Vergiler, modern hayatın istenmeyen bir parçası olsa da kaçınılmaz. En yaygın vergiler arasında gelir vergisi, temettü vergileri, emlak vergileri ve satış vergileri yer alırken, çok sayıda ülkede miras, uzun ve kısa vadeli sermaye kazançları, özel tüketim vergileri ve sigorta primleri gibi konularda da vergi alınıyor.
Ancak bazı yerlerde öyle garip vergi uygulamaları var ki şaşırmamak elde değil. İşte onlardan bir kaçı…
YABAN MERSİNİ VERGİSİ
Bu vergi yaban mersini ile ünlü Amerika Birleşik Devletleri'nin (ABD) Maine eyaletinde uygulanıyor. Sonuç olarak Maine eyaletinde yaban mersininin kilosu başına 1.5 sent vergi alınıyor.

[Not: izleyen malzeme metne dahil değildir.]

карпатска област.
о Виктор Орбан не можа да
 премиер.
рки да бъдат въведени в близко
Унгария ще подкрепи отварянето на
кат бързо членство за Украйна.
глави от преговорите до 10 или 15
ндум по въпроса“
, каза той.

Meyveyi işleyen ve yetiştiren arasında paylaştırılan yaban mersini vergisinin temel amacı, eyaletin ekonomisine zarar verebilecek aşırı meyve hasadını önlemek.

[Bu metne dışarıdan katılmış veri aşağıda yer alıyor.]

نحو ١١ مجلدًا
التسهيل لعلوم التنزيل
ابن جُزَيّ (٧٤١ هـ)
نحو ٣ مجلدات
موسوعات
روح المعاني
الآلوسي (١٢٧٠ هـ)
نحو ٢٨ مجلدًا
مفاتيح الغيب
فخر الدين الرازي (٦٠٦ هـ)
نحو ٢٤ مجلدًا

Ancak Maine Yaban Mersini Komisyonu son zamanlarda bu konuda geri adım attı. Komisyon, artan faiz oranları, işçilik maliyetleri ve enflasyonun yaban mersini kar marjlarını erittiğini belirtiyor. Benzer şekilde iklim değişikliği, fiyatlardaki dalgalanmalar ve artan rekabet de endişe yaratıyor.

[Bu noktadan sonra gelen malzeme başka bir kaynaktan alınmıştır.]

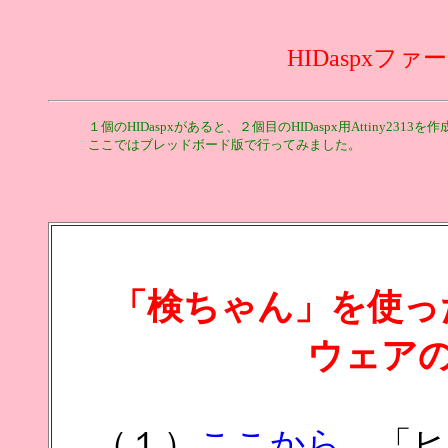
HIDaspx
１個のHIDaspxがあると、２個目のHIDaspx用Attiny231
ここではブレッドボード版で行ってみました。
「検ちゃん」を使った
ウェア
（１）
ここから
「ヒ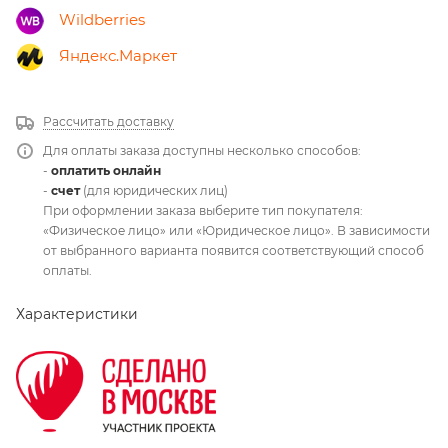
Wildberries
Яндекс.Маркет
Рассчитать доставку
Для оплаты заказа доступны несколько способов:
-
оплатить онлайн
-
счет
(для юридических лиц)
При оформлении заказа выберите тип покупателя:
«Физическое лицо» или «Юридическое лицо». В зависимости
от выбранного варианта появится соответствующий способ
оплаты.
Характеристики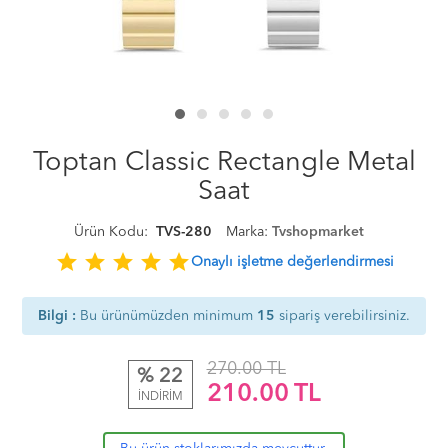
Toptan Classic Rectangle Metal
Saat
Ürün Kodu:
TVS-280
Marka:
Tvshopmarket
star
star
star
star
star
Onaylı işletme değerlendirmesi
Bilgi :
Bu ürünümüzden minimum
15
sipariş verebilirsiniz.
270.00 TL
% 22
210.00
TL
İNDİRİM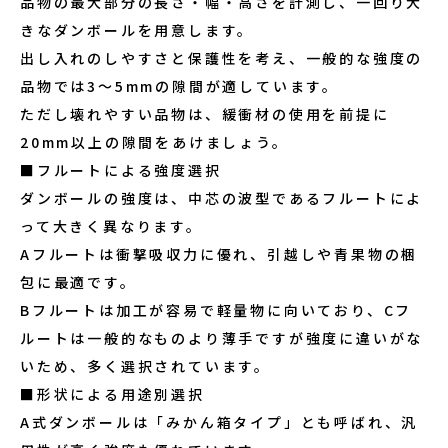
品物の最大部分の長さ・幅・高さを計測し、一回り大
きなダンボールを用意します。
出し入れのしやすさと保護性を考え、一般的な強度の
品物では3～5mmの隙間が適しています。
ただし壊れやすい品物は、緩衝材の使用を前提に
20mm以上の隙間をあけましょう。
■フルートによる強度選択
ダンボールの強度は、中芯の波型であるフルートによ
って大きく異なります。
Aフルートは衝撃吸収力に優れ、引越しや青果物の梱
包に最適です。
Bフルートは加工が容易で軽量物に向いており、Cフ
ルートは一般的なものより薄手ですが強度に違いがな
いため、多く選択されています。
■形状による用途別選択
A式ダンボールは「みかん箱タイプ」とも呼ばれ、汎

Komisyon, sektöre yeniden ayağa kalkma şansı vermek için yaban mersini vergisine bir yıllık geçici bir ara verilmesini talep etti.
GÜNEY KORE: ROBOT VERGİSİ
2017 yılından bu yana Güney Kore'de uygulanan "robot vergisi," robotların endüstrilerde neden olduğu iş kayıplarını yavaşlatmaya çalışmak amacıyla robotik yatırımlara yönelik vergi indirimlerini etkili bir şekilde azalttı. Bu iş kayıpları sadece işçiler ve aileleri için değil, aynı zamanda vergi gelirlerini azaltmaları nedeniyle bir bütün olarak hükümet için de zararlı; çünkü bilindiği üzere, robotlar vergi mükellefi değil.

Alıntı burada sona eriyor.